### What are Fractuals? When Do You Use Them In The Real World?

A fractal is defined as a jagged or fragmented geometric shape which can be split into parts that are considered a reduced copy of the whole. Although the study of fractals have existed as early as the 17th century, but the term fractal was only coined in 1975 by Benoit Mandelbrot. It is derived from the Latin word fractus, which means broken or fractured. While a fractal is strictly a mathematical construct, it is found in various non-mathematical models such as natural systems and artworks.

To understand fractals, it is important to know first what their characteristics are. Its first characteristic is that its structure is defined by fine and small scales and/or substructures. Another characteristic it has is that its shape cannot be defined by Euclidean geometry. The next is that it is recursive and shows iteration to some degree. In addition, fractals are informally considered to be infinitely complex as they appear similar in all levels of magnification. There are a lot of natural phenomena that can be defined and predicted using fractals. Some of these shapes include clouds, vegetables, color patterns, lightning, and snowflakes.

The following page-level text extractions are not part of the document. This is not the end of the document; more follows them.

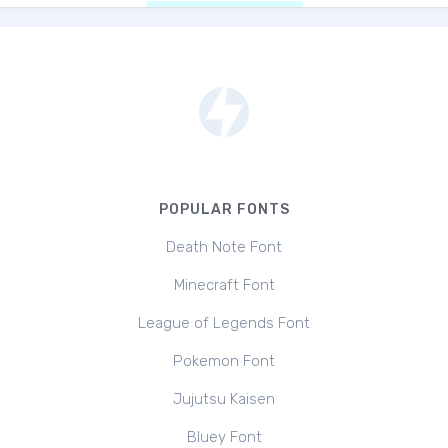
POPULAR FONTS
Death Note Font
Minecraft Font
League of Legends Font
Pokemon Font
Jujutsu Kaisen
Bluey Font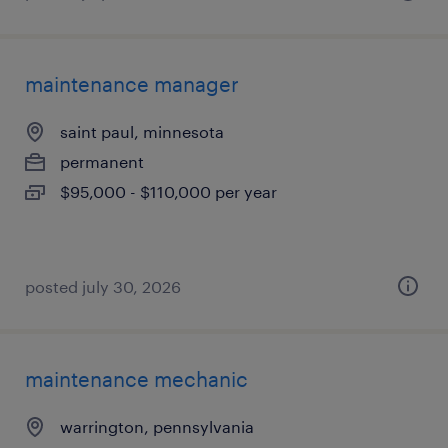
maintenance manager
saint paul, minnesota
permanent
$95,000 - $110,000 per year
posted july 30, 2026
maintenance mechanic
warrington, pennsylvania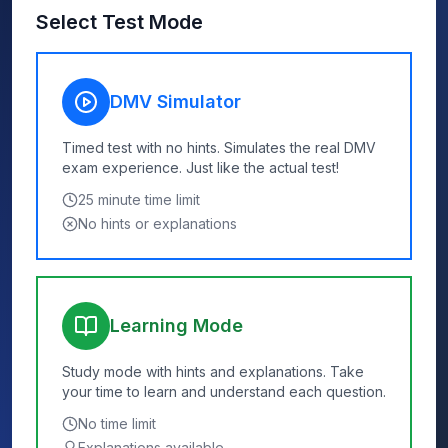
Select Test Mode
DMV Simulator
Timed test with no hints. Simulates the real DMV
exam experience. Just like the actual test!
25
minute time limit
No hints or explanations
Learning Mode
Study mode with hints and explanations. Take
your time to learn and understand each question.
No time limit
Explanations available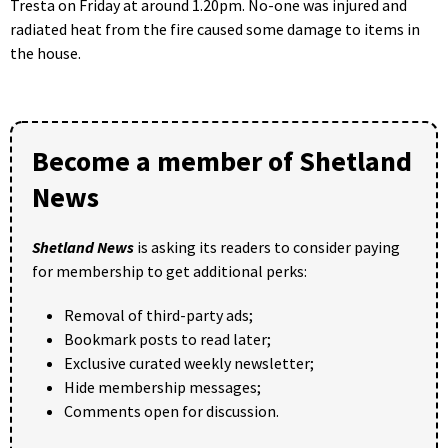
Tresta on Friday at around 1.20pm. No-one was injured and
radiated heat from the fire caused some damage to items in
the house.
Become a member of Shetland
News
Shetland News
is asking its readers to consider paying
for membership to get additional perks:
Removal of third-party ads;
Bookmark posts to read later;
Exclusive curated weekly newsletter;
Hide membership messages;
Comments open for discussion.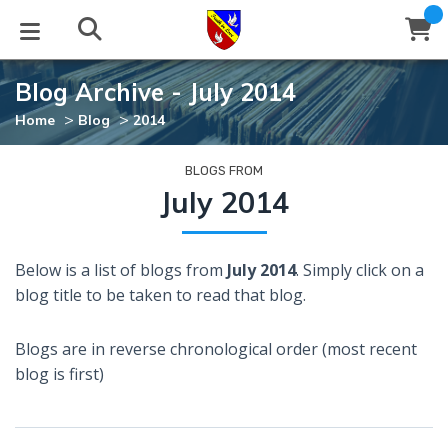
Blog Archive - July 2014
STUDIES
EVENTS
ABOUT
BLOG
HELP
>
>
Home
Blog
2014
Email
Latest Posts
Books
Calendar
About Us
Contact Us
BLOGS FROM
July 2014
Blog Series
Tracts
Conference Center
Statement of Beliefs
Instructions
Below is a list of blogs from
July 2014
. Simply click on a
Blog Archive
Videos
Live Stream
Testimonials
Support
blog title to be taken to read that blog.
Audios
Gallery
Blogs are in reverse chronological order (most recent
Close
blog is first)
Subscribe
Window
FFI Newsletter
Friends
rticles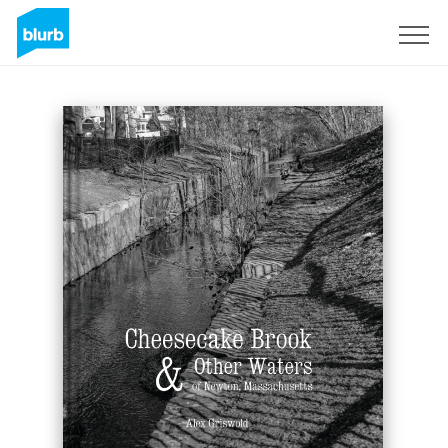
S'inscrire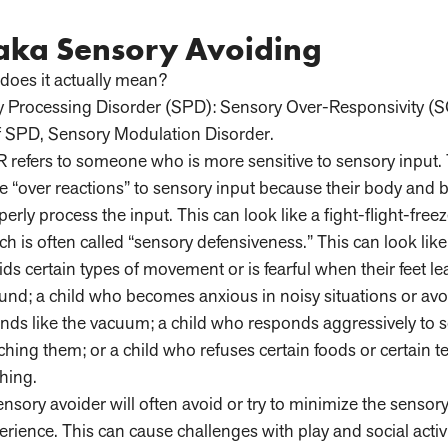
 aka Sensory Avoiding
does it actually mean?
y Processing Disorder (SPD): Sensory Over-Responsivity (S
 of SPD, Sensory Modulation Disorder.
 refers to someone who is more sensitive to sensory input.
e “over reactions” to sensory input because their body and 
perly process the input. This can look like a fight-flight-free
ch is often called “sensory defensiveness.” This can look lik
ids certain types of movement or is fearful when their feet le
und; a child who becomes anxious in noisy situations or avo
nds like the vacuum; a child who responds aggressively to
ching them; or a child who refuses certain foods or certain t
thing.
ensory avoider will often avoid or try to minimize the sensory
erience. This can cause challenges with play and social activi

Fractals started to be considered mathematical in nature when Leibniz considered recursive self similarity. However, a graph that can be considered fractal did not exist until 1872, when Karl Weierstrass was able to create a function that is "continuous everywhere yet differentiable nowhere".

Fractals are considered to be important because they define images that are otherwise cannot be defined by Euclidean geometry. Fractals are described using algorithms and deals with objects that don't have integer dimensions. Some of the more prominent examples of fractals are the Cantor set, the Koch curve, the Sierpinski triangle, the Mandelbrot set, and the Lorenz model.

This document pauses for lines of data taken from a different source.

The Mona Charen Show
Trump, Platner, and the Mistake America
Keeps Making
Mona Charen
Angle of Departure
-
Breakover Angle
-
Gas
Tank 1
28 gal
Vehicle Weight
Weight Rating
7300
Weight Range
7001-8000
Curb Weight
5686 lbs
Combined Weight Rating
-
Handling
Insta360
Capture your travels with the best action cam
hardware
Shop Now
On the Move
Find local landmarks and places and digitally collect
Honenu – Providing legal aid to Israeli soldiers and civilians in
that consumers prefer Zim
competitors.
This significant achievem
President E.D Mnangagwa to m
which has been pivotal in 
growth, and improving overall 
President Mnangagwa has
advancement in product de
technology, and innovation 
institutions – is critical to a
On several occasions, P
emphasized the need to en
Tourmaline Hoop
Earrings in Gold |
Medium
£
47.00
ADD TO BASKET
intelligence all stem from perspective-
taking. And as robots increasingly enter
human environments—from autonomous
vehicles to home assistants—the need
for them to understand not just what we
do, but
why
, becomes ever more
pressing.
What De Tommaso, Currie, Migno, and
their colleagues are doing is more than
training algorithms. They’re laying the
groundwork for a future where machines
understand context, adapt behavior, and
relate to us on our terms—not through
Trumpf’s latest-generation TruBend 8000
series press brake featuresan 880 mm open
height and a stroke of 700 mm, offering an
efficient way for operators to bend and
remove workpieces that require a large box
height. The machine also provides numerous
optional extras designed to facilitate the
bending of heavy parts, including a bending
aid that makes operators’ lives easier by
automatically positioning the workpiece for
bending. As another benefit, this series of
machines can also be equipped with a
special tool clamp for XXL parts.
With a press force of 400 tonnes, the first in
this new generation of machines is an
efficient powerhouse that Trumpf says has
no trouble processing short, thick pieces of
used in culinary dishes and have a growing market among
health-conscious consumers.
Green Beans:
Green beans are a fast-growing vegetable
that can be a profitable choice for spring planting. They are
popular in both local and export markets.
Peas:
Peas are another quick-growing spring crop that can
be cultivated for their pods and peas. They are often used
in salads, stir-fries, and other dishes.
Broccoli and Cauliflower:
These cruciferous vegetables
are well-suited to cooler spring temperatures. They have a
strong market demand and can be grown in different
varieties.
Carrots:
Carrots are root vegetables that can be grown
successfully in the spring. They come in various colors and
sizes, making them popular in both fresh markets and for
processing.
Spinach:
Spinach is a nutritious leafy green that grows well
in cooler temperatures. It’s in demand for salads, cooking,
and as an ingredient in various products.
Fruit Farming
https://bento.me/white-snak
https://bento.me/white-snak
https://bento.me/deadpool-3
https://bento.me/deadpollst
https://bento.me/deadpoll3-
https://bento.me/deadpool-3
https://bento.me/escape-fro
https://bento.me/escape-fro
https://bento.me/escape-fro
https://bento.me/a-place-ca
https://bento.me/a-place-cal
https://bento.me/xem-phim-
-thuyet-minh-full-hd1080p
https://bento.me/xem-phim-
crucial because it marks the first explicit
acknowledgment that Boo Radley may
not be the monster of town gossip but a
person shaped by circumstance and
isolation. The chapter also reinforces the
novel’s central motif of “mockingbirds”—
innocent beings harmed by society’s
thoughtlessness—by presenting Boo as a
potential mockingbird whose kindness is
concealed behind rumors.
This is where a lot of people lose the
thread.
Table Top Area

Contrary to its complicated nature, fractals do have a lot of uses in real life applications. First, we start with art. The image created by a fractal is complex yet striking, and has intrigued artists for a long time already. In fact, fractal art is considered to be true art. Artists such as Jackson Pollock and Max Ernst, has used fractal patterns to create seemingly chaotic yet defined forms. Even in African art and architecture fractal shapes and images are prevalent. In addition, some artists are inspired by fractal images when creating their own art forms. Not only that: fractal images are actually being used nowadays to create special effects. Utilized in shows such as Star Trek and Star Wars, fractals are used to create landscapes that are otherwise impossible with conventional technology. On a related note, fractals are also used in creating some computer graphics.

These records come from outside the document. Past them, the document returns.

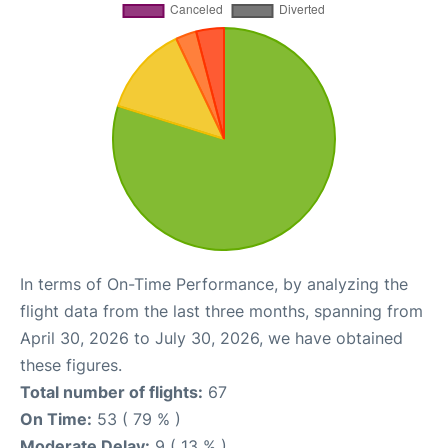
In terms of On-Time Performance, by analyzing the
flight data from the last three months, spanning from
April 30, 2026 to July 30, 2026, we have obtained
these figures.
Total number of flights:
67
On Time:
53 ( 79 % )
Moderate Delay:
9 ( 13 % )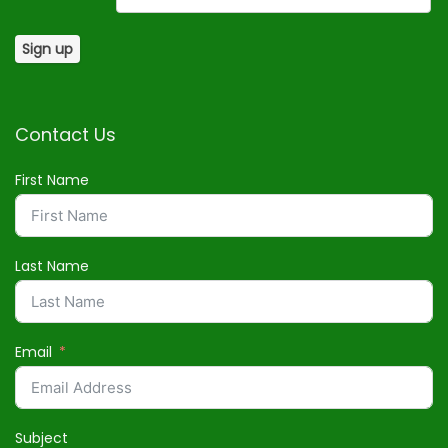
Contact Us
First Name
Last Name
Email
Subject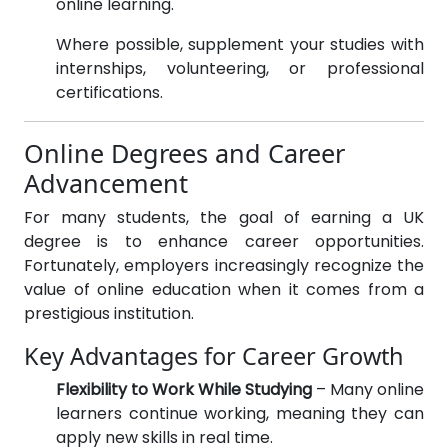
online learning.
Where possible, supplement your studies with
internships, volunteering, or professional
certifications.
Online Degrees and Career
Advancement
For many students, the goal of earning a UK
degree is to enhance career opportunities.
Fortunately, employers increasingly recognize the
value of online education when it comes from a
prestigious institution.
Key Advantages for Career Growth
Flexibility to Work While Studying
– Many online
learners continue working, meaning they can
apply new skills in real time.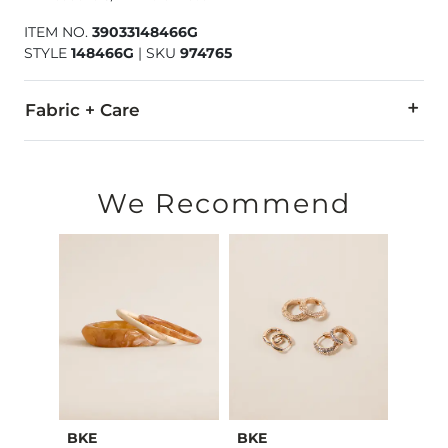
ITEM NO.
39033148466G
STYLE
148466G
|
SKU
974765
Fabric + Care
Imported
We Recommend
BKE
BKE
Sterl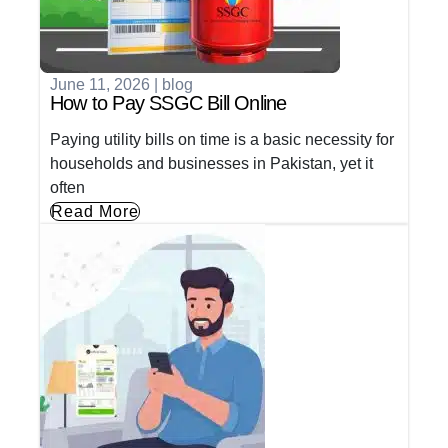
June 11, 2026
|
blog
How to Pay SSGC Bill Online
Paying utility bills on time is a basic necessity for
households and businesses in Pakistan, yet it
often
Read More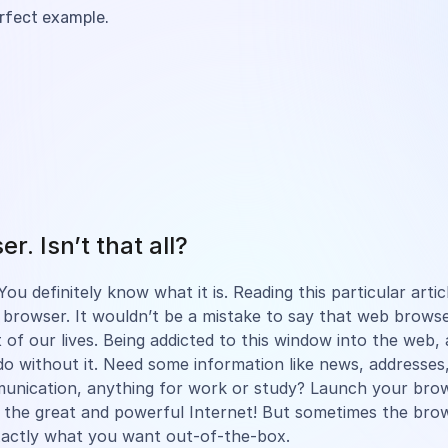
erfect example.
r. Isn’t that all?
ou definitely know what it is. Reading this particular arti
browser. It wouldn’t be a mistake to say that web browse
 of our lives. Being addicted to this window into the web, a
do without it. Need some information like news, addresses,
munication, anything for work or study? Launch your br
 the great and powerful Internet! But sometimes the bro
xactly what you want out-of-the-box.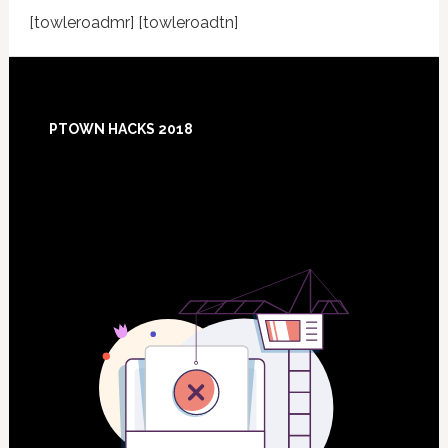
[towleroadmr] [towleroadtn]
Footer
PTOWN HACKS 2018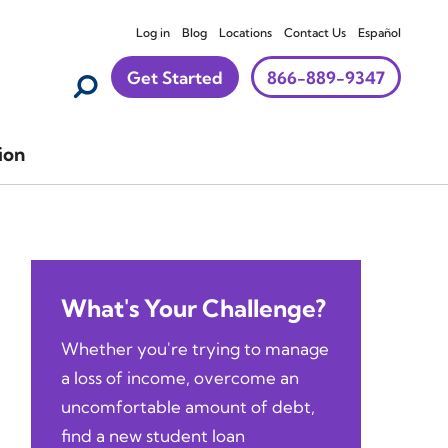
Log in
Blog
Locations
Contact Us
Español
Get Started
866-889-9347
ion
What's Your Challenge?
Whether you're trying to manage
a loss of income, overcome an
uncomfortable amount of debt,
find a new student loan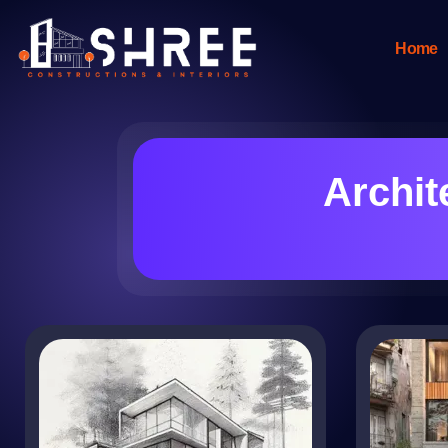
Home
Archit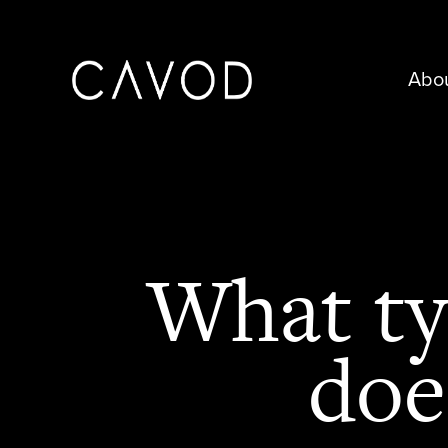
Abo
What ty
doe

In addition, fractals are a very important part in biological studies. For example, a lot of objects in nature are composed of complex figures that are otherwise not possible to be defined by Euclidean shapes. Most natural objects, such as clouds and organic structures, resemble fractals. As such, fractals can be used to capture images of these complex structures. In addition, fractals are used to predict or analyze various biological processes or phenomena such as the growth pattern of bacteria, the pattern of situations such as nerve dendrites, etc.

And speaking of imaging, one of the most important uses of fractals is with regards to image compressing. A pretty controversial process, it takes an image and expresses it into an iterated system of functions. This image is displayed quickly and is expressed in detail in any magnification.

All in all, studying fractals is both a complicated yet interesting branch of mathematic study. And yet despite all its intricacies, it still proves to be a useful tool.